BackgroundMajor trauma is associated with high incidence of septic complications and multiple organ dysfunction (MOD), which markedly influence the outcome of injured patients. Early identification of patients at risk of developing posttraumatic complications is crucial to provide early treatment and improve outcomes. We sought to evaluate the prognostic value of serum procalcitonin (PCT) levels after trauma as related to severity of injury, sepsis, organ dysfunction, and mortality.MethodsWe searched PubMed, MEDLINE, EMBASE, the Cochrane Database, and references of included articles. Two investigators independently identified eligible studies and extracted data. We included original studies that assessed the prognostic value of serum PCT levels in predicting severity of injury, sepsis, organ dysfunction, and mortality among critically injured adult patients.ResultsAmong 2015 citations, 19 studies (17 prospective; 2 retrospective) met inclusion criteria. Methodological quality of included studies was moderate. All studies showed a strong correlation between initial PCT levels and Injury Severity Score (ISS). Twelve out of 16 studies demonstrated significant elevation of initial PCT levels in patients who later developed sepsis after trauma.
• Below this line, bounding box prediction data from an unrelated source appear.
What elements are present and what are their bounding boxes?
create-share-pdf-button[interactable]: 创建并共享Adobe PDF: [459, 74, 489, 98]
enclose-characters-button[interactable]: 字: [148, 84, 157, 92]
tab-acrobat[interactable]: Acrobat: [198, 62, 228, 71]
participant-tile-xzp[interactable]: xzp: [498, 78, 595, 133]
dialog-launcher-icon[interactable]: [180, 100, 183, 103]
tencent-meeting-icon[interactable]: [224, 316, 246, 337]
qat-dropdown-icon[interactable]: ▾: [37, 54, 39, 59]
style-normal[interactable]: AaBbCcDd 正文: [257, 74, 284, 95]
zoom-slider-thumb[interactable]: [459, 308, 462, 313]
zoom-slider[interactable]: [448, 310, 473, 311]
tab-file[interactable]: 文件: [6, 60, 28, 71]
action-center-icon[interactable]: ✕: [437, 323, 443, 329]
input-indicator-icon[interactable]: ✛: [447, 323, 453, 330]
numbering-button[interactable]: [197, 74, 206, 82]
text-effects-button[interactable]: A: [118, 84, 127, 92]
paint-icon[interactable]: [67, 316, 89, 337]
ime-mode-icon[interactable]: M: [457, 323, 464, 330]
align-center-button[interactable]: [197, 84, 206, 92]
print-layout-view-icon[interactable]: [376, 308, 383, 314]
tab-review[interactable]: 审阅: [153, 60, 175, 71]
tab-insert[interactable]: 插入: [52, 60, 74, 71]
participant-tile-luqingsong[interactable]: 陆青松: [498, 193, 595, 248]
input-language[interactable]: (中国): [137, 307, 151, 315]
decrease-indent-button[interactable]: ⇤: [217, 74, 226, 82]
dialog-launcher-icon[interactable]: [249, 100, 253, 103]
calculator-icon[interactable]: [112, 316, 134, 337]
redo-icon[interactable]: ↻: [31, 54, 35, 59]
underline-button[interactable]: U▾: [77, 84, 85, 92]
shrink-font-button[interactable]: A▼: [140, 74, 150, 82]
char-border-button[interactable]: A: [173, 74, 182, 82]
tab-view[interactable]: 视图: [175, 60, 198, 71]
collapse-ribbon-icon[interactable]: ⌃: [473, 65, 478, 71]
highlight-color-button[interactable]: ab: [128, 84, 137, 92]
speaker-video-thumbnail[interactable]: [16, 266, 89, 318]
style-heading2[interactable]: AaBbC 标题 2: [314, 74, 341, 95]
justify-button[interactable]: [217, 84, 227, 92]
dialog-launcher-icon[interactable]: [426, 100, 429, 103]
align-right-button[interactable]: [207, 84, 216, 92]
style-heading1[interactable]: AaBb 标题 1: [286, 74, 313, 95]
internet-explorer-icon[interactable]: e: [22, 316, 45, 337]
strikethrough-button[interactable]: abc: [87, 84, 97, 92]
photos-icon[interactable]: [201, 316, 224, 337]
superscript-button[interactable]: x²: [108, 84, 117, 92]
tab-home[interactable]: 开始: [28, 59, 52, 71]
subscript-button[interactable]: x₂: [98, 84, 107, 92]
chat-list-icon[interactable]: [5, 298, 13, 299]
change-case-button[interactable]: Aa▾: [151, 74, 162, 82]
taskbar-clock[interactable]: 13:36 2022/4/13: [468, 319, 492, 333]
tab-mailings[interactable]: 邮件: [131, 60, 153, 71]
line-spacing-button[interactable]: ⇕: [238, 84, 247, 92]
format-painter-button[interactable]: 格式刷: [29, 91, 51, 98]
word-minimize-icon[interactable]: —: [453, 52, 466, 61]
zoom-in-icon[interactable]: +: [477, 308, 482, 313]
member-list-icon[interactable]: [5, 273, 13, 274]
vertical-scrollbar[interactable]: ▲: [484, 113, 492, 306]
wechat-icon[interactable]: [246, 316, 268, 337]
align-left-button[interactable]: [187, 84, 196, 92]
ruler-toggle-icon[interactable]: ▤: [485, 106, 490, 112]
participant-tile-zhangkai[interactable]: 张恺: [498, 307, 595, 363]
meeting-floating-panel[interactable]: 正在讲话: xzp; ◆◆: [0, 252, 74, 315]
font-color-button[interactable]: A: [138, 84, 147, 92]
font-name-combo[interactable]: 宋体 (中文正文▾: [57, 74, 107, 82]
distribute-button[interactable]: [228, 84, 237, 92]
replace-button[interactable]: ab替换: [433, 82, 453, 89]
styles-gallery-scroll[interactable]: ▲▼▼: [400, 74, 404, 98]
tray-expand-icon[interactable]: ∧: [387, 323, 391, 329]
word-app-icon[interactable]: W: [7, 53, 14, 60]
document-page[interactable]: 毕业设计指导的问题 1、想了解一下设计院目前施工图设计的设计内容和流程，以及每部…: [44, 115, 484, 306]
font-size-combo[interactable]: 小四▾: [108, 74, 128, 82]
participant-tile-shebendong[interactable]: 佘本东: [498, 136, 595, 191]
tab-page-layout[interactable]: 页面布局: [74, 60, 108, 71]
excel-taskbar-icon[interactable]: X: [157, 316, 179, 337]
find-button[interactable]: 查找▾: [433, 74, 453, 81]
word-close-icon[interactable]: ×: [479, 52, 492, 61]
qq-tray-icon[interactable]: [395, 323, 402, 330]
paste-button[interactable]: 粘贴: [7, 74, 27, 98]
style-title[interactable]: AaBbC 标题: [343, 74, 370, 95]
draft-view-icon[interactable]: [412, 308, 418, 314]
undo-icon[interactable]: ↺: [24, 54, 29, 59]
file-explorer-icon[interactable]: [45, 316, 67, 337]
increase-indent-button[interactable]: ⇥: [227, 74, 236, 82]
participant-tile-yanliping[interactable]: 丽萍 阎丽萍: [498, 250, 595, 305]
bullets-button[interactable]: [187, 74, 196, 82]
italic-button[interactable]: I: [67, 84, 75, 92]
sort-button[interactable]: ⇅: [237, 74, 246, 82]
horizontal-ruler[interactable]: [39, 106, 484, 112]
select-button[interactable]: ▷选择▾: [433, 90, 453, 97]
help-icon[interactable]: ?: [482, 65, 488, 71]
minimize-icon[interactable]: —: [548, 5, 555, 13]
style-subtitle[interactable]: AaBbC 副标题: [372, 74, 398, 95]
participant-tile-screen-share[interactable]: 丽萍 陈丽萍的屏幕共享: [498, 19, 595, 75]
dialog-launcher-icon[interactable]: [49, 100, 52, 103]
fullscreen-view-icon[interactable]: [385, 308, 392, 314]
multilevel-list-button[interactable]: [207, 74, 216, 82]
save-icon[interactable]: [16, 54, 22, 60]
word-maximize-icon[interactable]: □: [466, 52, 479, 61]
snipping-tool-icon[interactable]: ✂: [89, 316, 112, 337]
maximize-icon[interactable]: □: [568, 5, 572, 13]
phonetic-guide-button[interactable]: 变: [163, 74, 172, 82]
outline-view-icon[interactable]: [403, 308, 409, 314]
PCT level appeared a strong predictor of MOD in seven out of nine studies. While two studies did not show association between PCT levels and mortality, four studies demonstrated significant elevation of PCT levels in non-survivors versus survivors. One study reported that the PCT level of ≥ 5 ng/mL was associated with significantly increased mortality (OR 3.65; 95% CI 1.03–12.9; p = 0.04).ConclusionPCT appears promising as a surrogate biomarker for trauma. Initial peak PCT level may be used as an early predictor of sepsis, MOD, and mortality in trauma population.

中文翻译:

重伤患者血清降钙素原测量的预后价值:系统评价

背景重大创伤与脓毒症并发症和多器官功能障碍(MOD)的高发生率相关,这显着影响受伤患者的预后。早期识别有发生创伤后并发症风险的患者对于提供早期治疗和改善结果至关重要。我们试图评估与损伤严重程度、败血症、器官功能障碍和死亡率相关的创伤后血清降钙素原 (PCT) 水平的预后价值。方法我们搜索了 PubMed、MEDLINE、EMBASE、Cochrane 数据库和纳入文章的参考资料。两名研究人员独立确定符合条件的研究并提取数据。我们纳入了评估血清 PCT 水平在预测损伤、败血症、器官功能障碍、重伤成人患者的死亡率和死亡率。结果在 2015 年的引文中,19 项研究(17 项前瞻性;2 项回顾性)符合纳入标准。纳入研究的方法学质量中等。所有研究都显示初始 PCT 水平与损伤严重程度评分 (ISS) 之间存在很强的相关性。16 项研究中有 12 项表明,在创伤后后来发展为败血症的患者中,初始 PCT 水平显着升高。在九项研究中的七项中,PCT 水平似乎是 MOD 的强预测因子。虽然两项研究未显示 PCT 水平与死亡率之间存在关联,但四项研究表明非幸存者与幸存者的 PCT 水平显着升高。一项研究报告,PCT 水平≥ 5 ng/mL 与死亡率显着增加相关(OR 3.65;95% CI 1.03–12.9;p = 0.04)。结论 PCT 有望成为创伤的替代生物标志物。初始峰值 PCT 水平可用作创伤人群中败血症、MOD 和死亡率的早期预测指标。